Dependable system operation is a requirement for any serious integration platform as a service (iPaaS). Often, reliability or fault tolerance is listed as a feature, but it is hard to get a sense of what this means in practical terms. For a data integration project, reliability can be challenging because it must connect disparate external services, which fail on their own. In a previous blog post, we discussed how SnapLogic Integration Cloud pipelines can be constructed to manage end point failures with our guaranteed delivery mechanism. In this post, we are going to look at some of the techniques we use to ensure the reliable execution of the services we control.
We broadly divide the SnapLogic architecture into two categories: the data plane and the control plane. The data plane is encapsulated within a Snaplex and the control plane is a set of replicated distributed servers. This design separation is useful both for data isolation and for reliability because we can easily employ different approaches to fault tolerance into the two planes.
Data Plane: Snaplex and Pipeline Redundancy
The Snaplex is a cluster of one or more pipeline execution nodes. A Snaplex can reside both in the SnapLogic Integration Cloud or on-premises. The Snaplex is designed to support autoscaling in the pretense of increased pipeline load. In addition, the Monitoring Dashboard monitors the health of all Snaplex nodes. In this way, Snaplex node failure can be detected early so that future pipelines are not scheduled on the faulty node. For cloud-based Snaplexes, also known as Cloudplexes, node failures are detected automatically and replacement nodes are made availably seamlessly. For on-premise Snaplexes, aka Groundplexes, admin users are notified of the faulty node so that a replacement can be made.
If a Snaplex node fails during a pipeline execution, the pipeline will be marked as failed. Developers can choose to retry failed pipelines or in some cases, such as recurring scheduled pipelines, the failed run may be ignored. Dividing long running pipelines into several shorter pipelines can limit exposure to node failure. For highly critical integrations it is possible to build and run replicated pipelines concurrently. In this way a single failed replica won’t interrupt the integration. As an alternative, a pipeline can be constructed to stage data in the SnapLogic File System (SLFS) or in an alternate data store such as AWS S3. Staging data can mitigate the need to re-acquire data from a data source, for example, if a data source is slow such as AWS Glacier. Also, some data sources have higher transfer costs or have transfer limits that would make it prohibitive to request data multiple times in the presence of failures on the upstream end point in a pipeline.
Control Plane: Service Reliability
SnapLogic’s “control plane” resides in the SnapLogic Integration Cloud, which is hosted in AWS. By decoupling control from data processing, we provide differentiated approaches to reliability. All control plane services are replicated for both scalability and for reliability. All REST-based front end servers sit behind the AWS ELB (Elastic Load Balancing) service. If any control plane service fails, there will always be a pool of replicated services available that can service client and internal requests.
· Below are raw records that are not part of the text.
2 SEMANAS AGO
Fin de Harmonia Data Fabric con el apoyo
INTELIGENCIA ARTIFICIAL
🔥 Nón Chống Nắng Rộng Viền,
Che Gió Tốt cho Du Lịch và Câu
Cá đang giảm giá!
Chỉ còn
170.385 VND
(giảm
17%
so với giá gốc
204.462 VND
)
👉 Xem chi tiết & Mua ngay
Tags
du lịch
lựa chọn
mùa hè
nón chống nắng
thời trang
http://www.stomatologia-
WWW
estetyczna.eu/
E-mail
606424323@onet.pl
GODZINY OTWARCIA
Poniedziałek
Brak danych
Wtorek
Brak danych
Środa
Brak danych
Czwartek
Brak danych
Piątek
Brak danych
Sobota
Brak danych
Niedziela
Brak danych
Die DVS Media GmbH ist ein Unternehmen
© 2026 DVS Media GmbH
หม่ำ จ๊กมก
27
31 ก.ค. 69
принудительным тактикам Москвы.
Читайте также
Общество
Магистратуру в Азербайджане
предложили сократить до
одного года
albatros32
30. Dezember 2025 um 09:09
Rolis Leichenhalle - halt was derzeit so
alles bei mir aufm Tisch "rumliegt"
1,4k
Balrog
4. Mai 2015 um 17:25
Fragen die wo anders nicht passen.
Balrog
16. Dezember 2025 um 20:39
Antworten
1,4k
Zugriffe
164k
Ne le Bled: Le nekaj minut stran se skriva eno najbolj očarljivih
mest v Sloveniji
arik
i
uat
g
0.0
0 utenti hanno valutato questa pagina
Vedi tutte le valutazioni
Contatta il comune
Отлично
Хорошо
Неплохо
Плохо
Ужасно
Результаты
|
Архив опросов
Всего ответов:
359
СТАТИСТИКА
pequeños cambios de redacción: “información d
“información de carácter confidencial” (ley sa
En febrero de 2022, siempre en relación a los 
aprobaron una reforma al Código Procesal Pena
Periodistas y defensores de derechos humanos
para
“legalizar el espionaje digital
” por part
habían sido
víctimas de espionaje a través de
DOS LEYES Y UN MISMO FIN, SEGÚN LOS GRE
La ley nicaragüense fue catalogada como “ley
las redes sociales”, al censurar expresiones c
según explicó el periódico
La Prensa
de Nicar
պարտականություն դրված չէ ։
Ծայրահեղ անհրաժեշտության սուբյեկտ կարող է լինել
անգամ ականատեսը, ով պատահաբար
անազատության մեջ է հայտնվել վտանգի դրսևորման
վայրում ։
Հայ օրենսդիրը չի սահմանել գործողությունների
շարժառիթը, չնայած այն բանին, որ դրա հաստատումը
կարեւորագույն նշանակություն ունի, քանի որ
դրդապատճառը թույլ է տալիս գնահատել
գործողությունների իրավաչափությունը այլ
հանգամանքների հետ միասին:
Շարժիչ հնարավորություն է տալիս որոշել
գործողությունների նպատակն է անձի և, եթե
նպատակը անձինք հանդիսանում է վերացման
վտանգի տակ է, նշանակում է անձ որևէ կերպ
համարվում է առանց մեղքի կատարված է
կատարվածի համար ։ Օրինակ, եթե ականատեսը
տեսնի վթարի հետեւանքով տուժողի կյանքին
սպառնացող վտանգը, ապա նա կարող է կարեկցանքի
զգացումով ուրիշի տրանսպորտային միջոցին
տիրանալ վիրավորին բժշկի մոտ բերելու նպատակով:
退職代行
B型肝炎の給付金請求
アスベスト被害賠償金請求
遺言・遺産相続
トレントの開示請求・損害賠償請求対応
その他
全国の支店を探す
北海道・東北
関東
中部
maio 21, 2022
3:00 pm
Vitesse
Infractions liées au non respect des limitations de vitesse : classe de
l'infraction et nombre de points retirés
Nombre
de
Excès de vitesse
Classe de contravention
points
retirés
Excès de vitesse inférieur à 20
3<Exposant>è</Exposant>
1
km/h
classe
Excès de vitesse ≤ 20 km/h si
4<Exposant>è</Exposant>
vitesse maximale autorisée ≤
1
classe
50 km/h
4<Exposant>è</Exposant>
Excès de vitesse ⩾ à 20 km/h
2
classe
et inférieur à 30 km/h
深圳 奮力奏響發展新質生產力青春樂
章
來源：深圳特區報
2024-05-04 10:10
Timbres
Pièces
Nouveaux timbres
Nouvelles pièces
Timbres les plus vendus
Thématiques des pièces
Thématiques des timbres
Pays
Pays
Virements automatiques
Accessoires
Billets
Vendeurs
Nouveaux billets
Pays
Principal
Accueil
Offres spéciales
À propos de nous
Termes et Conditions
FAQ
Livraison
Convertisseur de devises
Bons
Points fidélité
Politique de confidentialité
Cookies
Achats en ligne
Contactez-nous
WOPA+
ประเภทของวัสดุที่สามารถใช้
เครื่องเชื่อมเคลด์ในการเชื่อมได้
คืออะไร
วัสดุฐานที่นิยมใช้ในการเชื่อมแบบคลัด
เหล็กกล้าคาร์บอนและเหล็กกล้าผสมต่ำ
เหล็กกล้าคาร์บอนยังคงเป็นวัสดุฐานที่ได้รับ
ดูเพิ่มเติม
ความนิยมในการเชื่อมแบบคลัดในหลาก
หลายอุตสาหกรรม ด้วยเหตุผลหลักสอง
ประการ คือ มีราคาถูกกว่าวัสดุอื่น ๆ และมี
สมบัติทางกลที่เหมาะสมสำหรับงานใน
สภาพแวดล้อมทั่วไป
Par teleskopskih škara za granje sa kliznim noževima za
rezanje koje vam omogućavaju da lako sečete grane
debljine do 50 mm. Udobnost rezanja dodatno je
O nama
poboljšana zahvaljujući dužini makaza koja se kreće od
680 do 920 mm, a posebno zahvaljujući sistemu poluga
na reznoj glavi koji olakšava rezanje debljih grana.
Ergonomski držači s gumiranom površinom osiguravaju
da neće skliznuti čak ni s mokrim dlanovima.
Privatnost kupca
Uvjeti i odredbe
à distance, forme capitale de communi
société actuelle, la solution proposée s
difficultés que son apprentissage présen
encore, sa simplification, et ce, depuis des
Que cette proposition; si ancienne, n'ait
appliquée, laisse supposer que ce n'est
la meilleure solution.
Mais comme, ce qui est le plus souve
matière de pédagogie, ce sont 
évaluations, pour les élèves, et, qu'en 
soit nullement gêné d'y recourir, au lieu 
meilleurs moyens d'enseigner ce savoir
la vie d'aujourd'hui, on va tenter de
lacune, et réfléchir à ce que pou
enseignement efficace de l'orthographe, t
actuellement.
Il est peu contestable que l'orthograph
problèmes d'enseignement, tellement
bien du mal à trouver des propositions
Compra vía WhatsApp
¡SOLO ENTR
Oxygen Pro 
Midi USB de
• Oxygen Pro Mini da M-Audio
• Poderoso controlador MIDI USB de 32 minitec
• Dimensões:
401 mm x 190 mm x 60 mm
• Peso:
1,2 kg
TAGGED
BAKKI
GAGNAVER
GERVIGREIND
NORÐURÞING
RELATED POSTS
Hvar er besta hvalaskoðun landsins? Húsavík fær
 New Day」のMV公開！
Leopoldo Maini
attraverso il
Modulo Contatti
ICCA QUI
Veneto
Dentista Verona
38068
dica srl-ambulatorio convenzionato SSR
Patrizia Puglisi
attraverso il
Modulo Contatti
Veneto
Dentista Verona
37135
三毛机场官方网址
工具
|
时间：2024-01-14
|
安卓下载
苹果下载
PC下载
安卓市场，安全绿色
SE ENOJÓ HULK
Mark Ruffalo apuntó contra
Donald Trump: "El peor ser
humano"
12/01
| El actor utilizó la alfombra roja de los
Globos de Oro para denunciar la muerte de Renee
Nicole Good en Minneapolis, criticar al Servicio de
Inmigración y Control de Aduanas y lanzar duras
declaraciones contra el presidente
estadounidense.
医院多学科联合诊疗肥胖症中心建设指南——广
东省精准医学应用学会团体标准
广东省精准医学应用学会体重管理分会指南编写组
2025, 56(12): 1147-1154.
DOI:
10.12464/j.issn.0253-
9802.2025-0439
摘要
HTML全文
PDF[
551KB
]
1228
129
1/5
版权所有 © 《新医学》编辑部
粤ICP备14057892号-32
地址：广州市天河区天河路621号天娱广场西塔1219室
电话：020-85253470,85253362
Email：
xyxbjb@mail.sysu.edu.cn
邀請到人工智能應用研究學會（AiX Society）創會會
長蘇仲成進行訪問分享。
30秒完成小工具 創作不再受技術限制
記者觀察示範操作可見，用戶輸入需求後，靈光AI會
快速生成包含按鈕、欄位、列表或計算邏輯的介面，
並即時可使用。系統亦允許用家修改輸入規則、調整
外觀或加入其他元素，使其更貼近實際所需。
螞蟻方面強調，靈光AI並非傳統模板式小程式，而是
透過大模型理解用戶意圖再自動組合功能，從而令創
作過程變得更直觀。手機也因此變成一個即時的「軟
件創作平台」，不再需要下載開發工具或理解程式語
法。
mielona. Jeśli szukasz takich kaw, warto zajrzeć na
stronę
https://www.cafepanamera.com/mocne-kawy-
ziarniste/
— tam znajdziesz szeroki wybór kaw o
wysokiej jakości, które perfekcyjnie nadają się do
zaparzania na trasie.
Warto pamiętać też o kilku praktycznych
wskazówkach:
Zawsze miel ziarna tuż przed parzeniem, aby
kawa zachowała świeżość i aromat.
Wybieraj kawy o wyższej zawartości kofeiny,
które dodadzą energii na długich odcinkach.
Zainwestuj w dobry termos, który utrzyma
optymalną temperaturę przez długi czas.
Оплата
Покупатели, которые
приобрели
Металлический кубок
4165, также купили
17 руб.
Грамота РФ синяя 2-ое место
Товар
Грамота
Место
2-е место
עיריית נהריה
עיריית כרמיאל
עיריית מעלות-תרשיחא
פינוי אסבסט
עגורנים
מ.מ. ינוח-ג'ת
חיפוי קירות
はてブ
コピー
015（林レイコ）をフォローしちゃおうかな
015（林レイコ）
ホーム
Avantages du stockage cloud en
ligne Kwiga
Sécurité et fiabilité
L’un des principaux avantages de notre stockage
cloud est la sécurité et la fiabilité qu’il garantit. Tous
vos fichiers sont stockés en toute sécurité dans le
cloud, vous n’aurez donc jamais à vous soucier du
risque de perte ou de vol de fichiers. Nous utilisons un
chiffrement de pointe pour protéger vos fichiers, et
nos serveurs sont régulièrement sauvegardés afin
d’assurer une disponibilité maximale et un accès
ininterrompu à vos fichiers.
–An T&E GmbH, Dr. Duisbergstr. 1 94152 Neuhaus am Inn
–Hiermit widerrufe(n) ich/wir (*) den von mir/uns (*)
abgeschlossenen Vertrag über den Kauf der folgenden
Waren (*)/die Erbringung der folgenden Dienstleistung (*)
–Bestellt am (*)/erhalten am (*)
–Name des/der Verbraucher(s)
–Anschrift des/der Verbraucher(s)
Here is an example where redundancy helps both with reliability and scalability.
We employ ZooKeeper to implement our reliable scheduling service. An important aspect of the SnapLogic iPaaS is the ability to create scheduled integrations. It is important that these scheduled tasks are initiated at a specified time or the required intervals. We implement the scheduling service as a collection of servers. All the servers can accept incoming CRUD requests on tasks, but only one server is elected as the leader. We use a ZooKeeper-based leader election algorithm for this purpose. In this way, if the leader fails, a new leader will be elected immediately and resume scheduling tasks on time. We ensure that no scheduled task is missed. In addition to using ZooKeeper for leader election, we also use it to allow the follower schedulers to notify the leader of task updates.
We also utilize a suite of replicated data storage technologies to ensure control and that metadata exists in a reliable manner. We currently use MongoDB clusters for metadata and encrypted AWS S3 buckets for implementing SLFS. We don’t expose S3 directly, but rather provide a virtual hierarchical view of the data. This allows us to track and properly authorize access to the SLFS data.
For MongoDB we have developed a reliable read-modify-write strategy to handle metadata updates in a non-blocking manner using findAndModfy. Our approach results in highly efficient non-conflicting updates, but is safe in the presence of a write conflict. In a future post we will provide a technical description of how this works.
The Benefits of Software-Defined Integration
By dividing the SnapLogic elastic iPaaS architecture into the data plane and the control plane we can employ effective, but different, reliability strategies between these two classes. In the data plane we help both identify and correct Snaplex server failures, but also allow users to implement highly reliable pipelines as needed. In the control plane we use a combination of server replication, load balancing and ZooKeeper to ensure reliable system execution. Our one size does not fit all approach allows us to modularize reliability and employ targeted testing strategies. Reliability is not a product feature, but an intrinsic design feature in every aspect of the SnapLogic Integration Cloud.